When I decided to build my business around Generation X I thought it logical because no matter my age or that of my readers we would always be Gen Xers. This made more sense to me than building around an age. I chose to write for Gen X both because I am a Gen Xer and because we are a population that is often overlooked. I saw a gap that I could fill.
It never occurred to me that the concept of generations might confuse people or that people may not know to which generation they belong. However, I now realize that perhaps it’s not as straightforward as I thought. In fact, the concept has become less direct than it once was and I will get into that in a moment.

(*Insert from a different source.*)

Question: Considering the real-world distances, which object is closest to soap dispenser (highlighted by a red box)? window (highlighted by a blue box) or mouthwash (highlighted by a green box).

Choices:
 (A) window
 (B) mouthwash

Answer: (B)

When talking about Generation X or any generation for that matter, people seem a bit befuddled. Perhaps the reason has something to do with the fact that there are two different ways to look at generations: familial and sociological.

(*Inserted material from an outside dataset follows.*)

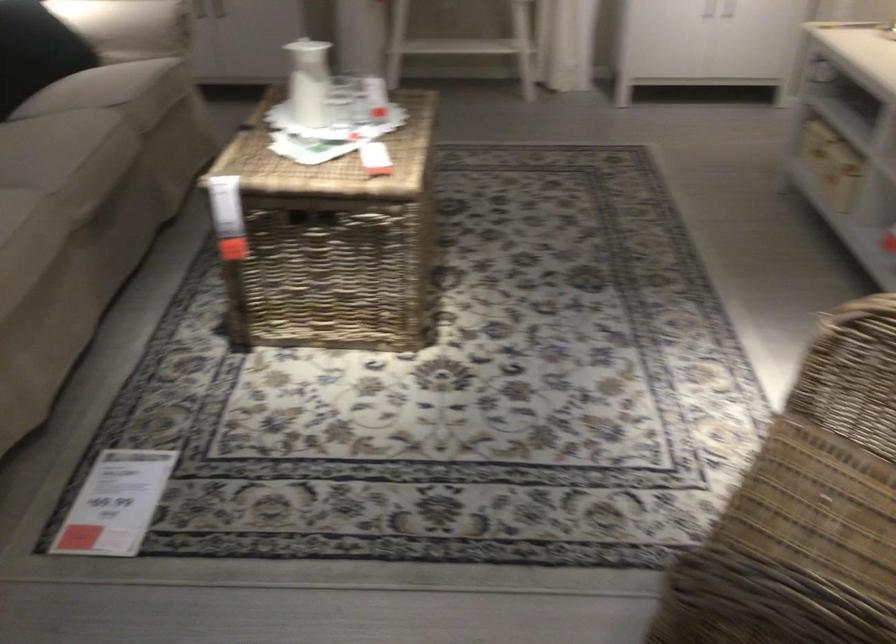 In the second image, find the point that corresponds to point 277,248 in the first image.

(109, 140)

Since familial generations are easier to understand, let’s start there. In the simplest terms, this is your family tree. You and your siblings belong to a single generation regardless of your birthdate. This is not dependent upon what year you were born. You simply make up an ancestral generation. Your parents are another generation. The parents of your parent, in other words, your grandparents are the next. Their parents, your great grandparents are yet another.. And on it goes. Pretty easy right? When a person says they took a family vacation and there were 4 generations on the trip, this is what they are talking about.

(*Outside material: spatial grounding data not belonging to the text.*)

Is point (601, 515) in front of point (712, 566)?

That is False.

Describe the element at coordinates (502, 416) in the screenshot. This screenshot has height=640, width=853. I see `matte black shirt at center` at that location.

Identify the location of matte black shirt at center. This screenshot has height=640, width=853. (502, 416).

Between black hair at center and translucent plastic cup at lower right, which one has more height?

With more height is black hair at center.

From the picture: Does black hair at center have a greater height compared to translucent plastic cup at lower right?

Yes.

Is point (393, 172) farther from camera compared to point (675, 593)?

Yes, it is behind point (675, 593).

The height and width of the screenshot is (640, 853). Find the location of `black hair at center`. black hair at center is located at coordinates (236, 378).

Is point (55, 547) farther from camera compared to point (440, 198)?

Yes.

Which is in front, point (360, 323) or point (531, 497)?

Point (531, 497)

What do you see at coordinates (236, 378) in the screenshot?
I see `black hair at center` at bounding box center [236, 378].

When we get into categorizing generations in terms of the Greatest Generation, Baby Boomer, Generation X, Y, and Z the waters become muddied. Why is this? Because these sociological categorizations are seen from two different perspectives.
Defined by the Census
One way is based on birth rates as documented by the census. This looks at the ebbs and flow of population expansion and contraction and provides a clear pattern. And it is for this reason, my older brother is a Baby Boomer and myself and younger brother are Gen Xers. Our birth years only span 6 years but we fall into two different groups according to the census. And if your parents were very young when they had you, you could conceivably belong to the same category as defined by the census.
Defined by Similar Life Events
The second way of evaluating and defining this is through life events that bind groups of people. Here sociologists look at common life events and shared experiences among these groups. For instance, Generation X grew up with parents who divorced and mothers who worked. We became known as the Latch Key Generation. MTV changed the way we consume music and television. We grew up with cable television and an Atari. And just as we were coming of age the personal computer burst onto the scene. We grew up with one foot in the analog age and the other in the digital age. For better or worse, these are some of the things that define us.
Take a look at the chart and you will notice that now and then something unusual occurs: Generational overlap. This is the case between 1965 and 1994. It can also be seen near the end of the 19th century into the 20th century. While I can not find anything to support this, I believe this is due to the rapid industrial and technological advances at those points in history. If the rate of new technology does influence the duration then we will likely continue to see a shortening of these groupings.